Ladies, I'm only speaking for myself, but feel free to chime in here if you desire: It is the LAST STRAW if a man tells me, after listening to a rant of mine, that I am "being dramatic." When I hear those words, it's akin to Marty McFly being called "chicken" in all three BTTFs. My blood boils. My face turns red. And my voice goes into this supersonic high-pitched fightin' tone that only women can truly master. I always suspect that when I go into that mode, dogs start howling in some alley somewhere and the neighbors put glass cups up to the wall to better hear my diction.
So, yeah, the Boyf called me "dramatic" last night, and I was none too pleased. So I did what any reasonable twentysomething New York woman with leftover Valentine's Day baking ingredients would do: I took it out on the kitchen.
Behold, the delicious brownies I made today:
But that's not my central point.
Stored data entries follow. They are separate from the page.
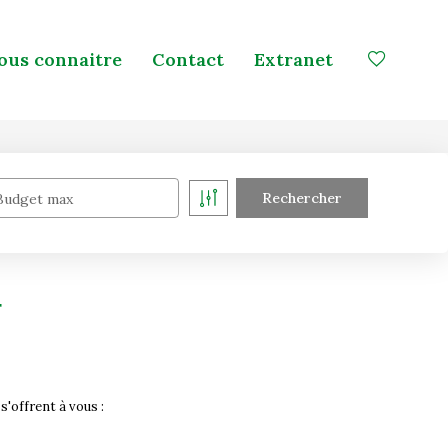
ous connaitre
Contact
Extranet
Budget max
r
'offrent à vous :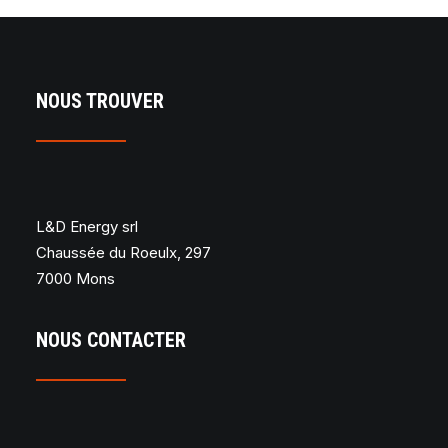
NOUS TROUVER
L&D Energy srl
Chaussée du Roeulx, 297
7000 Mons
NOUS CONTACTER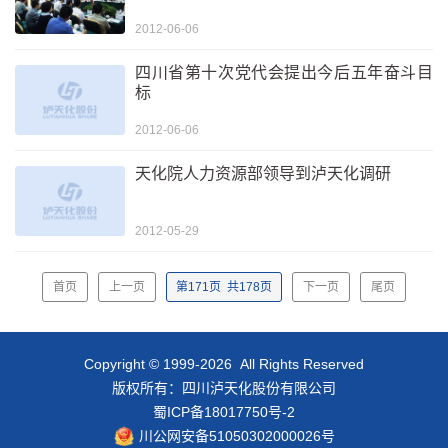
2012-06-06
四川省第十次党代会提出今后五年奋斗目
标
2012-06-06
天化院人力资源部领导到泸天化调研
2012-05-29
首页
上一页
第
171
页
共
178
页
下一页
尾页
Copyright © 1999-2026 All Rights Reserved
版权所有：四川泸天化股份有限公司
蜀ICP备18017750号-2
川公网安备51050302000026号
My central point is that while I was wreaking cocoa-powdered havoc on my tiny kitchen, I had Dr. Phil's TV show on in the background. I think we can all agree that Dr. Phil is a charlatan, but I was thoroughly amused by Dr. Phil's "Man Camp," which is supposed to rein in chauvinistic husbands and prevent couples from divorcing, but, as far as I can tell, only succeeds in making the men madder and madder until they say wildly hurtful and inappropriate things to their wives. One guy called his wife not only "dramatic" and said she was seeking "attention" with her litany of complaints against him, but that she was also "a Hollywood actress from hell."
If I were his wife hearing that, I would have started packing my bags already. But the problem was that I was actually on his side for most of the story (which involved an overbearing mother-in-law and some issues about "sincerity" [WTF?]), so I couldn't place all my ire on him.
After seeing that, though, I had a thought: No matter how right you think you are during an argument, I think calling someone "dramatic" is incredibly dismissive. I think it's true that sometimes women and even men (I definitely dated some male drama queens) use tears to get a reaction out of their partners. If the fight isn't going well, if he's being cold, if she's being an ice queen, or if you're on the verge of being broken up with, turning on the waterworks is going to garner some sort of a shift in power, whether it's "Oh, honey, I didn't mean it. Please stop crying," or "I'm...I'm sorry. Please...uh, here... Kleenex."
But if an issue is going to be resolved, there needs to be some crying, some anger, some hurt -- all of those things that get labeled "drama" -- that shows you care. Because if you can have a knock-down, drag-out fight with your significant other stoically: without yelling, without crying, and without feeling, I think there's something wrong with that relationship.
In relationships and life, I would rather feel some ups and downs and highs and lows rather than a lulling, even keel of vanilla contentment. And if that makes me a drama queen, I'll take a one-way ticket to L.A.